Supplied material >>
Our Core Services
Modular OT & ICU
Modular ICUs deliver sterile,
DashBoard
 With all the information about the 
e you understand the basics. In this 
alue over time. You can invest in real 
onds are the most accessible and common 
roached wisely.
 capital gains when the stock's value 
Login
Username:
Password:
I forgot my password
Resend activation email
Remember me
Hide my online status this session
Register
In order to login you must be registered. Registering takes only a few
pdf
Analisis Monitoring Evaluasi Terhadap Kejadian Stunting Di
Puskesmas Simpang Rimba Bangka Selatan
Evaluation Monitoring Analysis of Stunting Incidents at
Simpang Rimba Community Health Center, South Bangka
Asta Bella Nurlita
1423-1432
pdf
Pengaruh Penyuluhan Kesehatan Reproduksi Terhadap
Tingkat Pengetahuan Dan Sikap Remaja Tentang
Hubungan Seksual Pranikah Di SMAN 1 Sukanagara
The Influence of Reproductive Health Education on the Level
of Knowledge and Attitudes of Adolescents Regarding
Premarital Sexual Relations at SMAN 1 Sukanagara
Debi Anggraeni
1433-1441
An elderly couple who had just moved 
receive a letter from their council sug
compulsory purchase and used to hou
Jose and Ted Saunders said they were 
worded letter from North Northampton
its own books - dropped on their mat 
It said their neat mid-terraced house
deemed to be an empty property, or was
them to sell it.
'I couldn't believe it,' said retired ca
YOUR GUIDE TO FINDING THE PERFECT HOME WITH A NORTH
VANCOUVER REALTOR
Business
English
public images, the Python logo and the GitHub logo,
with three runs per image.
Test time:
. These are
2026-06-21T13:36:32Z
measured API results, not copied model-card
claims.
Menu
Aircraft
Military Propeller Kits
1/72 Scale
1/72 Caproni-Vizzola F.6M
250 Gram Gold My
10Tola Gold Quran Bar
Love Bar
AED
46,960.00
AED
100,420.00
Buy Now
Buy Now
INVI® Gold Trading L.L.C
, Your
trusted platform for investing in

Your goal >> The data above should be reproduced in full, word for word.

Written answer >>
Our Core Services
Modular OT & ICU
Modular ICUs deliver sterile,
DashBoard
 With all the information about the 
e you understand the basics. In this 
alue over time. You can invest in real 
onds are the most accessible and common 
roached wisely.
 capital gains when the stock's value 
Login
Username:
Password:
I forgot my password
Resend activation email
Remember me
Hide my online status this session
Register
In order to login you must be registered. Registering takes only a few
pdf
Analisis Monitoring Evaluasi Terhadap Kejadian Stunting Di
Puskesmas Simpang Rimba Bangka Selatan
Evaluation Monitoring Analysis of Stunting Incidents at
Simpang Rimba Community Health Center, South Bangka
Asta Bella Nurlita
1423-1432
pdf
Pengaruh Penyuluhan Kesehatan Reproduksi Terhadap
Tingkat Pengetahuan Dan Sikap Remaja Tentang
Hubungan Seksual Pranikah Di SMAN 1 Sukanagara
The Influence of Reproductive Health Education on the Level
of Knowledge and Attitudes of Adolescents Regarding
Premarital Sexual Relations at SMAN 1 Sukanagara
Debi Anggraeni
1433-1441
An elderly couple who had just moved 
receive a letter from their council sug
compulsory purchase and used to hou
Jose and Ted Saunders said they were 
worded letter from North Northampton
its own books - dropped on their mat 
It said their neat mid-terraced house
deemed to be an empty property, or was
them to sell it.
'I couldn't believe it,' said retired ca
YOUR GUIDE TO FINDING THE PERFECT HOME WITH A NORTH
VANCOUVER REALTOR
Business
English
public images, the Python logo and the GitHub logo,
with three runs per image.
Test time:
. These are
2026-06-21T13:36:32Z
measured API results, not copied model-card
claims.
Menu
Aircraft
Military Propeller Kits
1/72 Scale
1/72 Caproni-Vizzola F.6M
250 Gram Gold My
10Tola Gold Quran Bar
Love Bar
AED
46,960.00
AED
100,420.00
Buy Now
Buy Now
INVI® Gold Trading L.L.C
, Your
trusted platform for investing in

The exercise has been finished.